[Stored dataset items]
========

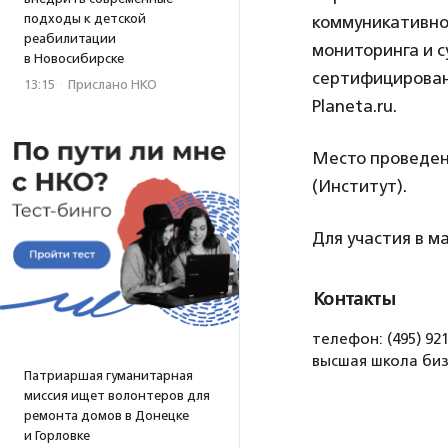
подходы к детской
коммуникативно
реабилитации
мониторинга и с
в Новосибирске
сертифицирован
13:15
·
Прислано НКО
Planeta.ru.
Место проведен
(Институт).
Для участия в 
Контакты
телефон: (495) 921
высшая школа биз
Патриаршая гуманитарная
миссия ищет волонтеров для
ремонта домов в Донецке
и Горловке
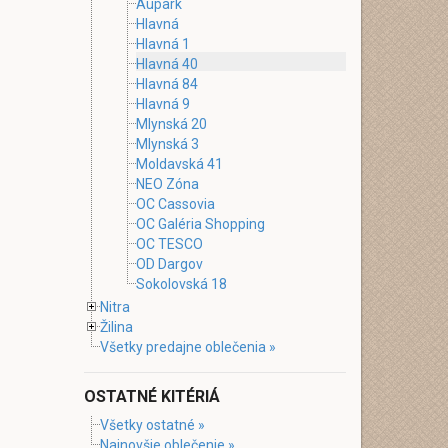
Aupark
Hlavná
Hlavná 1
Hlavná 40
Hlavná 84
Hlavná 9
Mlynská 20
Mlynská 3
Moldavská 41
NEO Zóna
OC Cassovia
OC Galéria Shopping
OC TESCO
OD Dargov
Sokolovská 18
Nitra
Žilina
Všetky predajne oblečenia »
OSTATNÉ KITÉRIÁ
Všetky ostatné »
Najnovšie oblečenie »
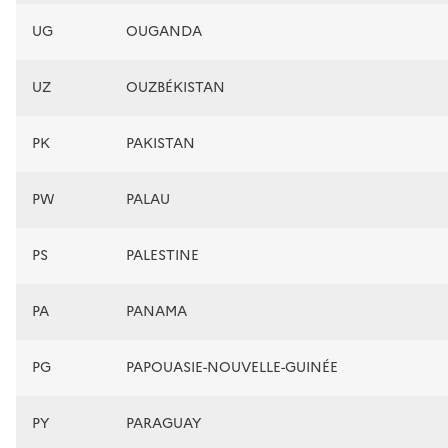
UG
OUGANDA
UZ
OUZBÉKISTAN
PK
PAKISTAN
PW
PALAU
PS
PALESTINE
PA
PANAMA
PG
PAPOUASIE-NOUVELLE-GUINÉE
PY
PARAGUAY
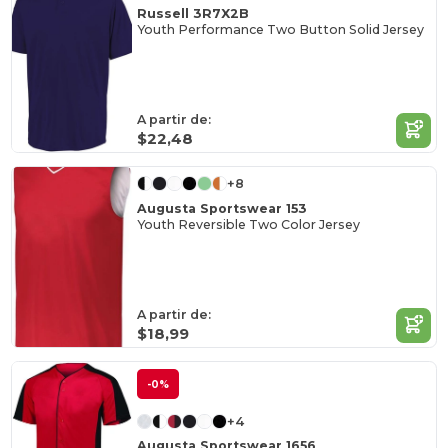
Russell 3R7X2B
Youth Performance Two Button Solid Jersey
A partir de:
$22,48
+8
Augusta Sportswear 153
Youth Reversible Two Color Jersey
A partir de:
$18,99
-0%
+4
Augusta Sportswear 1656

========

→ Task statement: Your answer must be an exact copy of the records above, with no pictures included.

→ Response to the task:
подходы к детской
коммуникативно
реабилитации
мониторинга и с
в Новосибирске
сертифицирован
13:15
·
Прислано НКО
Planeta.ru.
Место проведен
(Институт).
Для участия в 
Контакты
телефон: (495) 921
высшая школа биз
Патриаршая гуманитарная
миссия ищет волонтеров для
ремонта домов в Донецке
и Горловке
Aupark
Hlavná
Hlavná 1
Hlavná 40
Hlavná 84
Hlavná 9
Mlynská 20
Mlynská 3
Moldavská 41
NEO Zóna
OC Cassovia
OC Galéria Shopping
OC TESCO
OD Dargov
Sokolovská 18
Nitra
Žilina
Všetky predajne oblečenia »
OSTATNÉ KITÉRIÁ
Všetky ostatné »
Najnovšie oblečenie »
UG
OUGANDA
UZ
OUZBÉKISTAN
PK
PAKISTAN
PW
PALAU
PS
PALESTINE
PA
PANAMA
PG
PAPOUASIE-NOUVELLE-GUINÉE
PY
PARAGUAY
Russell 3R7X2B
Youth Performance Two Button Solid Jersey
A partir de:
$22,48
+8
Augusta Sportswear 153
Youth Reversible Two Color Jersey
A partir de:
$18,99
-0%
+4
Augusta Sportswear 1656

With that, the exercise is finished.